I’d like to set out my stall by first pointing out that the Queen is the head of state (for roughly a dozen countries, IIRC), and not a bludgeoning device to be used for party-political games. It also needs to be noted that a few weeks before The Sun bravely condemned Jeremy Corbyn for ‘disrespecting the Queen’, they bravely condemned the Queen for allegedly making a Nazi salute when she was a child. As the follow-up talking points from a range of Tories revealed, this is merely an excuse to once again push the line that Corbyn is an far-left extremist who wants to overthrow the monarchy, piss on the flag, and eat your babies. If he had sung along, they would instead have called him a hypocrite. Anything to draw attention away from an uncomfortable PMQs for Cameron and the tax credit debate that’s unfolding.
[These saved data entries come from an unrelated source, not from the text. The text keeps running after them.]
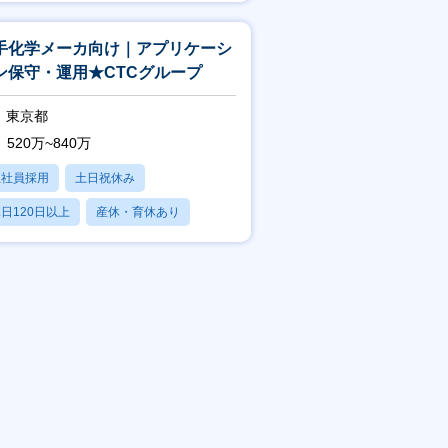
残業20時間以内
手化学メーカ向け｜アプリケーシ
ン保守・運用★CTCグループ
東京都
520万~840万
正社員採用
土日祝休み
日120日以上
産休・育休あり
残業20時間以内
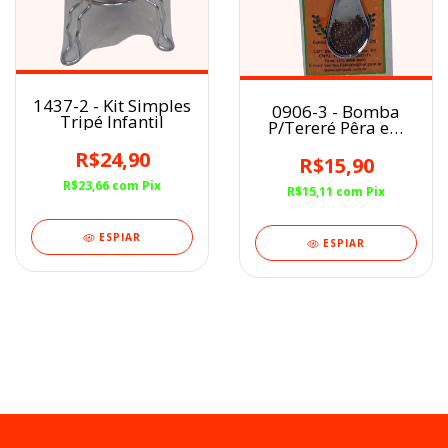
1437-2 - Kit Simples
0906-3 - Bomba
Tripé Infantil
P/Tereré Pêra em
Ferro 22cm
R$24,90
R$15,90
R$23,66
com
Pix
R$15,11
com
Pix
ESPIAR
ESPIAR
I don’t know about you, but as an agnostic, when I am in church and the hymns begin, I remain silent, but stand respectfully. I’m not causing a fuss. I’m not contradicting or condemning anyone. I am merely exercising my right to not sing along to lyrics that have a deep and religious meaning and purpose that I do not agree with.

A similar convention exists with the national anthem in many countries, including this one. You can, do and should have the freedom to remain seated if you wanted to, but it’s polite to stand, and it’s perfectly OK to not sing along… particularly if you’re Scottish and the assembly is going all the way to the 4th verse.
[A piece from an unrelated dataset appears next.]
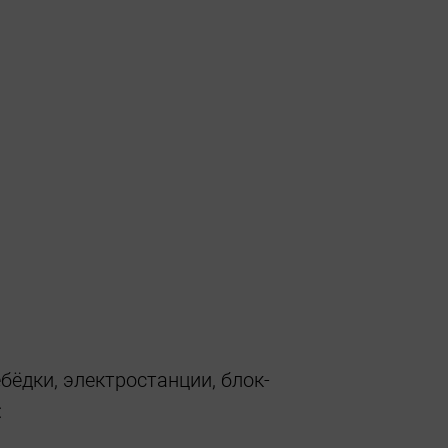
ёдки, электростанции, блок-
:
If the false patriots of The Sun are going to bleat about British values and British traditions, they should acknowledge that Britain is becoming an increasingly enlightened and secular country over time, and everybody should have the right to express their views in any case.

It is perfectly acceptable to hope that Britain can move forward one day without a head of state who was born to the role according to the perceived will of the alleged god of Abraham. It is equally acceptable to decline to sing lyrics that actively pray to that alleged god for an indefinite extension of the status quo.

All of that said, if you wanted to fully exercise your right to free speech, I humbly submit to you three alternative versions of the national anthem for you to sing at appropriate gatherings or in the privacy of your own home:

1. The Inclusive Anthem

I wrote this a few years ago for the benefit of people of alternative faiths who also wished to voice their support for our Queen:

For spontaneity, ask every deity;
‘God(s) save the Queen’.
Brahma & Ek Onkar,
Odin & Zeus & Ra,
Yahweh, Baal, Arinna;
God(s) Save the Queen!

2. ‘God Bless My Underwear’

This is a variation on a classic that I wrote for a campfire songbook. It takes a minor liberty with the structure of the verses, but that is the least of its sins:

God hear my sacred prayer, please bless my underwear
Make them pristine
This is my only pair
Save me from wear and tear
Don’t let my bum go bare
God, keep them clean.
(da-da da-da da-da)
God hear my under-prayer,
Because you’re everywhere,
While you are down in there,
God, keep them clean.

3. The Air Guitar Anthem

And, finally, for those narcissists who see no reason to worship or praise anyone but themselves, I present to you the ultimate in anthemic self-indulgence. It is important that at the key moment* you reveal your air guitar and invisible pick with a flourish, assume the position (legs apart, hips forward), then begin pseudo-shredding while making electric guitar noises to the tune of ‘God Save the Queen’. With gusto.

I am a big rock star
This is my air guitar*
Wah-wah-wah-wahhhh
Wang-wang wahhhh-wang-wang
Diddle-diddle-diddle-diddle-diddle-diddle-waaaah-kerrang
Wah wah-wah wah-wah wahhhh wah-wang
Wah-wah-wah-WAHHHHH!

Thank you, Cleveland, and goodnight.